### Record extracts
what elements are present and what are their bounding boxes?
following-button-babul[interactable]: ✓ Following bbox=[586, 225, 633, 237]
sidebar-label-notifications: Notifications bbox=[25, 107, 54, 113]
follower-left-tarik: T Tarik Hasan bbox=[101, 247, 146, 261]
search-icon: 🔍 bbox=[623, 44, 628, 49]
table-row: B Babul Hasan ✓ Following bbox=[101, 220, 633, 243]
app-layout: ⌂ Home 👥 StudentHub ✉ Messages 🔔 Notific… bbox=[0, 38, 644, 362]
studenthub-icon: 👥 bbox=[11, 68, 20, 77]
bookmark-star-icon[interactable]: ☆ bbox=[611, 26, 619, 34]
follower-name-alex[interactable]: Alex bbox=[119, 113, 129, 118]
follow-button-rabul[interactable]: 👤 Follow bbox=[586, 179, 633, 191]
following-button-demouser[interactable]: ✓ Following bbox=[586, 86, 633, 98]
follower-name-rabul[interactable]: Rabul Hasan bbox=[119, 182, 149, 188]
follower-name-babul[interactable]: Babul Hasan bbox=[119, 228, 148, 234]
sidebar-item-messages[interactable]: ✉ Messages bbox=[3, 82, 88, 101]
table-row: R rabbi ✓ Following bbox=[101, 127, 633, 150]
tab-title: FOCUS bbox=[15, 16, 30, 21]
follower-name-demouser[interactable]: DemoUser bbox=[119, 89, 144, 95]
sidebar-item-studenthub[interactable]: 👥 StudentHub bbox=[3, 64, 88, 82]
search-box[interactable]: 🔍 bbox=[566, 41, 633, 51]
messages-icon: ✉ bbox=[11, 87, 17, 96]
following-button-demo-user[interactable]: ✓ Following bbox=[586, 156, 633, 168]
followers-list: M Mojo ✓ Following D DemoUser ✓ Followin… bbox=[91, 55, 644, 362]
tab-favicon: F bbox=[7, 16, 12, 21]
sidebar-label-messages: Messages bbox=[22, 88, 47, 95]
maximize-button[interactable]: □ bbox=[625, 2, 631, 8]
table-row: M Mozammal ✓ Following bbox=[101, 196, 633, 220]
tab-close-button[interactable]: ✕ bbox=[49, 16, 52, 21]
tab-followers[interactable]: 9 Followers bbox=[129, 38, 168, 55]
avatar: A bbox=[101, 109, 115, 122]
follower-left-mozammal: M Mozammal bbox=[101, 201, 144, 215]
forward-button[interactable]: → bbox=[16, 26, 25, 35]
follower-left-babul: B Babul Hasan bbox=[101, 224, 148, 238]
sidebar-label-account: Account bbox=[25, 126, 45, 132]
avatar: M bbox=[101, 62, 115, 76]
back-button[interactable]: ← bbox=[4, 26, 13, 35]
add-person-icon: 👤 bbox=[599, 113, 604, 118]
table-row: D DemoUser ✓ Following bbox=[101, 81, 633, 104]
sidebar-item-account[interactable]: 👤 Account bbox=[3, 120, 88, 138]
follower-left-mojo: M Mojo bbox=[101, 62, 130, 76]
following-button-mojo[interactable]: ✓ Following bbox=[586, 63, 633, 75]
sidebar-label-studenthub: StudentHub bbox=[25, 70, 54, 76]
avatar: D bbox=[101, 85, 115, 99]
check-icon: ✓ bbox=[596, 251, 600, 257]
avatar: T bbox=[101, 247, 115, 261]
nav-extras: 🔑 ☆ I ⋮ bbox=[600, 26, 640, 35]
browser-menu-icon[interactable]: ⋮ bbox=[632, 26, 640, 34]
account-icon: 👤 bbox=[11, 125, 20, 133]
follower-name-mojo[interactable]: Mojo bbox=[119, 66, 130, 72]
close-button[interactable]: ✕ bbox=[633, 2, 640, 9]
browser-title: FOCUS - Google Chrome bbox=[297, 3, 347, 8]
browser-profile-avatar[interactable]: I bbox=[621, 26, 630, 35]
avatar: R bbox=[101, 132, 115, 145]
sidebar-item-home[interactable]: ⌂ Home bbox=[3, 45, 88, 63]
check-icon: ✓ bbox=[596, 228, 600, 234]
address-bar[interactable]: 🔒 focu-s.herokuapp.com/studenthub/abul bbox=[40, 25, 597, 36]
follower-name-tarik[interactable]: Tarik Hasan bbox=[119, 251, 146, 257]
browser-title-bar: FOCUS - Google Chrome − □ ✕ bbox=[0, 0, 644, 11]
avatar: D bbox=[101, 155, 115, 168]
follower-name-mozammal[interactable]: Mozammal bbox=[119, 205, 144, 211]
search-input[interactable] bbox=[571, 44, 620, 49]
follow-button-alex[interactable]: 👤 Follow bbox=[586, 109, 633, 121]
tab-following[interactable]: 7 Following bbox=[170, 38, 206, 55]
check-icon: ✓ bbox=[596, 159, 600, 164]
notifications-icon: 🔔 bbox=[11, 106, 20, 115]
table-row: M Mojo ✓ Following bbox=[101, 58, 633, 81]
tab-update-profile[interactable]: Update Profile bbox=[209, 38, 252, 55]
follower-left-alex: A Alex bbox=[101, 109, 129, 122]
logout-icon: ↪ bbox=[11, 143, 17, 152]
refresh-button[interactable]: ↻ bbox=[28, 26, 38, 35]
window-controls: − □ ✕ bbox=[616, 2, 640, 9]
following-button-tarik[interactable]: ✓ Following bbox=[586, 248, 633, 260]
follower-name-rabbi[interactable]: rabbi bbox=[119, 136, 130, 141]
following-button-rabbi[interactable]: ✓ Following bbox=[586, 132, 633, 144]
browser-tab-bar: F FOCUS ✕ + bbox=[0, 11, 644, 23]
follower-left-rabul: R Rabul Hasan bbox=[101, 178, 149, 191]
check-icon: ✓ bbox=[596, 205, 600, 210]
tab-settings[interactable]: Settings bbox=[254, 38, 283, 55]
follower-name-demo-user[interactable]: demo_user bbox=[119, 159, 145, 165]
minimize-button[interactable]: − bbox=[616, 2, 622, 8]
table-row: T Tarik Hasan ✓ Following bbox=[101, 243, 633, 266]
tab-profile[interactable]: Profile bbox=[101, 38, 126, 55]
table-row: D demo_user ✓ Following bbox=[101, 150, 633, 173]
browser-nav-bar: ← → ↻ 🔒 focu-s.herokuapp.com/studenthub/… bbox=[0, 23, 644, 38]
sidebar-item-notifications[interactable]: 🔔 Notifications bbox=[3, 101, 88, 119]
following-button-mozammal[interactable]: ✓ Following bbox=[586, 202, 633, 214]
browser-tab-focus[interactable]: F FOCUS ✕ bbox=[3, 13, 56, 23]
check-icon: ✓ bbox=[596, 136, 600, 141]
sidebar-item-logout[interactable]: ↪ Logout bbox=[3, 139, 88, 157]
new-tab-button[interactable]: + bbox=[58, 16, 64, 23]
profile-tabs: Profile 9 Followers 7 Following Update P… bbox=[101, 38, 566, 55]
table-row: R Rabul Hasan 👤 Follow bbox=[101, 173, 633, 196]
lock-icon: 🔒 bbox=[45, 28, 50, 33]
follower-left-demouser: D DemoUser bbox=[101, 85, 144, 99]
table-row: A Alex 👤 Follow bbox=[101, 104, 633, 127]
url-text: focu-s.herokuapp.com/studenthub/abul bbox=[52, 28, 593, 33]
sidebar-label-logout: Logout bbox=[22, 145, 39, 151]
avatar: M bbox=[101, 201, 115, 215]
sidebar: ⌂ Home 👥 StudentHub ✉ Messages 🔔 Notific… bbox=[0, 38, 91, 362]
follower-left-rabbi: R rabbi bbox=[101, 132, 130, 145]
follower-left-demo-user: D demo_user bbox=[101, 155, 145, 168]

### Work to complete
Please report the number of lines in the data that include "profile", with no other words.

### Final answer
4